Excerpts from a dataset
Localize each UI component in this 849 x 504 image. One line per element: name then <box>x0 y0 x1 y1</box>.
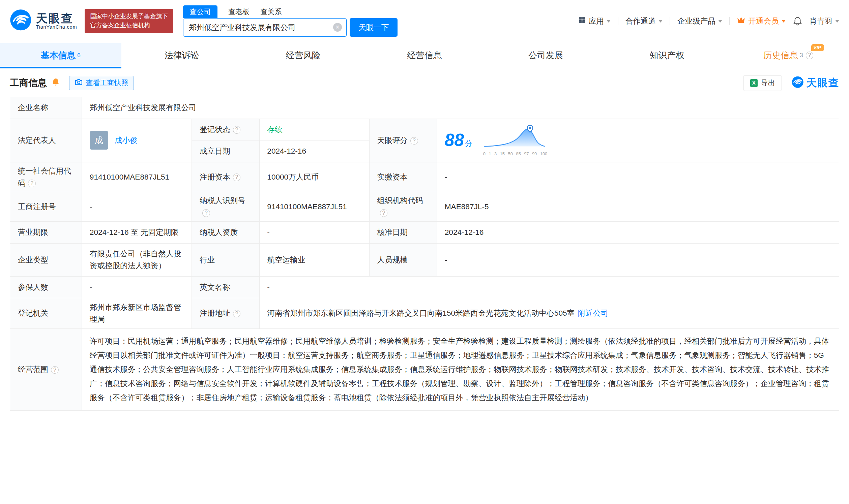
field-label: 工商注册号 <box>10 192 82 222</box>
nav-open-vip[interactable]: 开通会员 <box>737 16 785 26</box>
field-label: 登记状态 <box>192 119 259 141</box>
tianyancha-watermark-icon <box>792 76 804 90</box>
tianyancha-company-page: 天眼查 TianYanCha.com 国家中小企业发展子基金旗下 官方备案企业征… <box>0 0 849 411</box>
camera-icon <box>75 79 83 87</box>
reg-authority-value: 郑州市郑东新区市场监督管理局 <box>82 298 192 328</box>
tianyan-score-value: 88分 <box>437 119 839 162</box>
field-label: 核准日期 <box>369 222 437 244</box>
vip-crown-icon <box>737 16 745 26</box>
apps-grid-icon <box>578 16 586 26</box>
table-row-credit-code: 统一社会信用代码 91410100MAE887JL51 注册资本 10000万人… <box>10 162 839 192</box>
certification-badge-line2: 官方备案企业征信机构 <box>90 21 168 30</box>
chevron-down-icon <box>607 20 611 24</box>
search-button[interactable]: 天眼一下 <box>350 18 398 37</box>
org-code-value: MAE887JL-5 <box>437 192 839 222</box>
watermark-text: 天眼查 <box>807 76 839 90</box>
staff-size-value: - <box>437 244 839 276</box>
snapshot-button[interactable]: 查看工商快照 <box>69 76 134 90</box>
table-row-reg-authority: 登记机关 郑州市郑东新区市场监督管理局 注册地址 河南省郑州市郑东新区圃田泽路与… <box>10 298 839 328</box>
certification-badge: 国家中小企业发展子基金旗下 官方备案企业征信机构 <box>85 9 173 33</box>
username: 肖青羽 <box>810 16 832 26</box>
business-info-section-bar: 工商信息 查看工商快照 导出 天眼查 <box>0 68 849 97</box>
reg-capital-value: 10000万人民币 <box>259 162 369 192</box>
field-label: 参保人数 <box>10 276 82 298</box>
brand-domain: TianYanCha.com <box>36 24 77 30</box>
field-label: 成立日期 <box>192 141 259 162</box>
help-icon[interactable] <box>233 310 241 318</box>
legal-rep-link[interactable]: 成小俊 <box>115 134 138 147</box>
field-label: 行业 <box>192 244 259 276</box>
field-label: 纳税人资质 <box>192 222 259 244</box>
field-label: 注册地址 <box>192 298 259 328</box>
chevron-down-icon <box>718 20 722 24</box>
user-menu[interactable]: 肖青羽 <box>810 16 839 26</box>
table-row-business-scope: 经营范围 许可项目：民用机场运营；通用航空服务；民用航空器维修；民用航空维修人员… <box>10 328 839 410</box>
tab-company-development[interactable]: 公司发展 <box>485 43 607 68</box>
industry-value: 航空运输业 <box>259 244 369 276</box>
search-tab-relation[interactable]: 查关系 <box>260 5 281 18</box>
tab-business-info[interactable]: 经营信息 <box>364 43 485 68</box>
company-type-value: 有限责任公司（非自然人投资或控股的法人独资） <box>82 244 192 276</box>
credit-code-value: 91410100MAE887JL51 <box>82 162 192 192</box>
english-name-value: - <box>259 276 839 298</box>
header: 天眼查 TianYanCha.com 国家中小企业发展子基金旗下 官方备案企业征… <box>0 0 849 40</box>
tianyancha-logo-icon <box>10 9 32 33</box>
business-term-value: 2024-12-16 至 无固定期限 <box>82 222 192 244</box>
score-number: 88分 <box>445 131 472 149</box>
nav-enterprise-products[interactable]: 企业级产品 <box>677 16 722 26</box>
tianyancha-logo[interactable]: 天眼查 TianYanCha.com <box>10 9 77 33</box>
section-title: 工商信息 <box>10 77 47 89</box>
registration-status-value: 存续 <box>259 119 369 141</box>
help-icon[interactable] <box>233 174 241 181</box>
search-tab-company[interactable]: 查公司 <box>183 5 218 18</box>
search-box <box>183 18 347 37</box>
search-tab-boss[interactable]: 查老板 <box>228 5 249 18</box>
approval-date-value: 2024-12-16 <box>437 222 839 244</box>
nav-cooperation-channel[interactable]: 合作通道 <box>625 16 663 26</box>
establish-date-value: 2024-12-16 <box>259 141 369 162</box>
export-button[interactable]: 导出 <box>743 75 782 91</box>
clear-search-icon[interactable] <box>333 23 342 32</box>
legal-rep-avatar[interactable]: 成 <box>90 131 108 149</box>
notification-bell-icon[interactable] <box>793 16 802 26</box>
company-name-value: 郑州低空产业科技发展有限公司 <box>82 97 839 119</box>
field-label: 经营范围 <box>10 328 82 410</box>
nav-apps[interactable]: 应用 <box>578 16 611 26</box>
field-label: 天眼评分 <box>369 119 437 162</box>
divider <box>618 17 618 25</box>
excel-icon <box>750 79 758 87</box>
nearby-companies-link[interactable]: 附近公司 <box>578 309 608 317</box>
search-area: 查公司 查老板 查关系 天眼一下 <box>183 5 398 37</box>
business-info-table: 企业名称 郑州低空产业科技发展有限公司 法定代表人 成 成小俊 登记状态 存续 … <box>10 97 839 411</box>
tab-business-risk[interactable]: 经营风险 <box>242 43 364 68</box>
help-icon[interactable] <box>233 126 241 134</box>
help-icon[interactable] <box>806 52 814 59</box>
tab-intellectual-property[interactable]: 知识产权 <box>606 43 728 68</box>
tab-legal-proceedings[interactable]: 法律诉讼 <box>121 43 243 68</box>
field-label: 法定代表人 <box>10 119 82 162</box>
field-label: 英文名称 <box>192 276 259 298</box>
taxpayer-quality-value: - <box>259 222 369 244</box>
field-label: 登记机关 <box>10 298 82 328</box>
table-row-legal-rep: 法定代表人 成 成小俊 登记状态 存续 天眼评分 88分 <box>10 119 839 141</box>
score-axis: 0131550859799100 <box>483 151 548 157</box>
chevron-down-icon <box>658 20 662 24</box>
help-icon[interactable] <box>380 209 388 217</box>
vip-badge: VIP <box>811 44 824 51</box>
divider <box>670 17 670 25</box>
certification-badge-line1: 国家中小企业发展子基金旗下 <box>90 12 168 21</box>
search-input[interactable] <box>188 22 333 32</box>
field-label: 纳税人识别号 <box>192 192 259 222</box>
tab-count: 3 <box>800 52 803 59</box>
monitor-bell-icon[interactable] <box>52 78 60 88</box>
help-icon[interactable] <box>51 366 59 374</box>
help-icon[interactable] <box>28 180 36 187</box>
help-icon[interactable] <box>410 137 418 145</box>
tab-basic-info[interactable]: 基本信息6 <box>0 43 121 68</box>
help-icon[interactable] <box>202 209 210 217</box>
table-row-business-term: 营业期限 2024-12-16 至 无固定期限 纳税人资质 - 核准日期 202… <box>10 222 839 244</box>
field-label: 组织机构代码 <box>369 192 437 222</box>
field-label: 企业名称 <box>10 97 82 119</box>
business-scope-value: 许可项目：民用机场运营；通用航空服务；民用航空器维修；民用航空维修人员培训；检验… <box>82 328 839 410</box>
tab-history-info[interactable]: VIP 历史信息3 <box>728 43 849 68</box>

* [Task to carry out]: Copy every record exactly, but skip the pictures.

* [Exercise solution]:
Localize each UI component in this 849 x 504 image. One line per element: name then <box>x0 y0 x1 y1</box>.
field-label: 工商注册号 <box>10 192 82 222</box>
nav-open-vip[interactable]: 开通会员 <box>737 16 785 26</box>
field-label: 登记状态 <box>192 119 259 141</box>
tianyancha-watermark-icon <box>792 76 804 90</box>
tianyancha-company-page: 天眼查 TianYanCha.com 国家中小企业发展子基金旗下 官方备案企业征… <box>0 0 849 411</box>
camera-icon <box>75 79 83 87</box>
reg-authority-value: 郑州市郑东新区市场监督管理局 <box>82 298 192 328</box>
tianyan-score-value: 88分 <box>437 119 839 162</box>
field-label: 核准日期 <box>369 222 437 244</box>
vip-crown-icon <box>737 16 745 26</box>
apps-grid-icon <box>578 16 586 26</box>
table-row-credit-code: 统一社会信用代码 91410100MAE887JL51 注册资本 10000万人… <box>10 162 839 192</box>
certification-badge-line2: 官方备案企业征信机构 <box>90 21 168 30</box>
chevron-down-icon <box>607 20 611 24</box>
search-button[interactable]: 天眼一下 <box>350 18 398 37</box>
org-code-value: MAE887JL-5 <box>437 192 839 222</box>
watermark-text: 天眼查 <box>807 76 839 90</box>
staff-size-value: - <box>437 244 839 276</box>
snapshot-button[interactable]: 查看工商快照 <box>69 76 134 90</box>
table-row-reg-authority: 登记机关 郑州市郑东新区市场监督管理局 注册地址 河南省郑州市郑东新区圃田泽路与… <box>10 298 839 328</box>
certification-badge: 国家中小企业发展子基金旗下 官方备案企业征信机构 <box>85 9 173 33</box>
username: 肖青羽 <box>810 16 832 26</box>
business-info-section-bar: 工商信息 查看工商快照 导出 天眼查 <box>0 68 849 97</box>
reg-capital-value: 10000万人民币 <box>259 162 369 192</box>
field-label: 参保人数 <box>10 276 82 298</box>
brand-domain: TianYanCha.com <box>36 24 77 30</box>
field-label: 成立日期 <box>192 141 259 162</box>
help-icon[interactable] <box>233 310 241 318</box>
legal-rep-link[interactable]: 成小俊 <box>115 134 138 147</box>
field-label: 行业 <box>192 244 259 276</box>
field-label: 纳税人资质 <box>192 222 259 244</box>
field-label: 注册地址 <box>192 298 259 328</box>
chevron-down-icon <box>718 20 722 24</box>
user-menu[interactable]: 肖青羽 <box>810 16 839 26</box>
table-row-business-scope: 经营范围 许可项目：民用机场运营；通用航空服务；民用航空器维修；民用航空维修人员… <box>10 328 839 410</box>
tab-company-development[interactable]: 公司发展 <box>485 43 607 68</box>
industry-value: 航空运输业 <box>259 244 369 276</box>
search-tab-relation[interactable]: 查关系 <box>260 5 281 18</box>
tab-business-info[interactable]: 经营信息 <box>364 43 485 68</box>
company-type-value: 有限责任公司（非自然人投资或控股的法人独资） <box>82 244 192 276</box>
credit-code-value: 91410100MAE887JL51 <box>82 162 192 192</box>
english-name-value: - <box>259 276 839 298</box>
header: 天眼查 TianYanCha.com 国家中小企业发展子基金旗下 官方备案企业征… <box>0 0 849 40</box>
tianyancha-logo-icon <box>10 9 32 33</box>
business-term-value: 2024-12-16 至 无固定期限 <box>82 222 192 244</box>
score-number: 88分 <box>445 131 472 149</box>
nav-enterprise-products[interactable]: 企业级产品 <box>677 16 722 26</box>
tianyancha-logo[interactable]: 天眼查 TianYanCha.com <box>10 9 77 33</box>
section-title: 工商信息 <box>10 77 47 89</box>
registration-status-value: 存续 <box>259 119 369 141</box>
help-icon[interactable] <box>233 174 241 181</box>
search-tab-company[interactable]: 查公司 <box>183 5 218 18</box>
search-box <box>183 18 347 37</box>
search-tab-boss[interactable]: 查老板 <box>228 5 249 18</box>
approval-date-value: 2024-12-16 <box>437 222 839 244</box>
nav-cooperation-channel[interactable]: 合作通道 <box>625 16 663 26</box>
establish-date-value: 2024-12-16 <box>259 141 369 162</box>
export-button[interactable]: 导出 <box>743 75 782 91</box>
clear-search-icon[interactable] <box>333 23 342 32</box>
legal-rep-avatar[interactable]: 成 <box>90 131 108 149</box>
notification-bell-icon[interactable] <box>793 16 802 26</box>
company-name-value: 郑州低空产业科技发展有限公司 <box>82 97 839 119</box>
field-label: 经营范围 <box>10 328 82 410</box>
nav-apps[interactable]: 应用 <box>578 16 611 26</box>
field-label: 天眼评分 <box>369 119 437 162</box>
divider <box>618 17 618 25</box>
excel-icon <box>750 79 758 87</box>
nearby-companies-link[interactable]: 附近公司 <box>578 309 608 317</box>
search-area: 查公司 查老板 查关系 天眼一下 <box>183 5 398 37</box>
business-info-table: 企业名称 郑州低空产业科技发展有限公司 法定代表人 成 成小俊 登记状态 存续 … <box>10 97 839 411</box>
tab-business-risk[interactable]: 经营风险 <box>242 43 364 68</box>
help-icon[interactable] <box>233 126 241 134</box>
help-icon[interactable] <box>806 52 814 59</box>
tab-intellectual-property[interactable]: 知识产权 <box>606 43 728 68</box>
tab-legal-proceedings[interactable]: 法律诉讼 <box>121 43 243 68</box>
field-label: 法定代表人 <box>10 119 82 162</box>
field-label: 英文名称 <box>192 276 259 298</box>
taxpayer-quality-value: - <box>259 222 369 244</box>
field-label: 登记机关 <box>10 298 82 328</box>
table-row-legal-rep: 法定代表人 成 成小俊 登记状态 存续 天眼评分 88分 <box>10 119 839 141</box>
score-axis: 0131550859799100 <box>483 151 548 157</box>
chevron-down-icon <box>658 20 662 24</box>
help-icon[interactable] <box>380 209 388 217</box>
vip-badge: VIP <box>811 44 824 51</box>
divider <box>670 17 670 25</box>
certification-badge-line1: 国家中小企业发展子基金旗下 <box>90 12 168 21</box>
search-input[interactable] <box>188 22 333 32</box>
field-label: 纳税人识别号 <box>192 192 259 222</box>
tab-count: 3 <box>800 52 803 59</box>
monitor-bell-icon[interactable] <box>52 78 60 88</box>
help-icon[interactable] <box>51 366 59 374</box>
help-icon[interactable] <box>28 180 36 187</box>
help-icon[interactable] <box>410 137 418 145</box>
tab-basic-info[interactable]: 基本信息6 <box>0 43 121 68</box>
help-icon[interactable] <box>202 209 210 217</box>
table-row-business-term: 营业期限 2024-12-16 至 无固定期限 纳税人资质 - 核准日期 202… <box>10 222 839 244</box>
field-label: 组织机构代码 <box>369 192 437 222</box>
field-label: 企业名称 <box>10 97 82 119</box>
business-scope-value: 许可项目：民用机场运营；通用航空服务；民用航空器维修；民用航空维修人员培训；检验… <box>82 328 839 410</box>
tab-history-info[interactable]: VIP 历史信息3 <box>728 43 849 68</box>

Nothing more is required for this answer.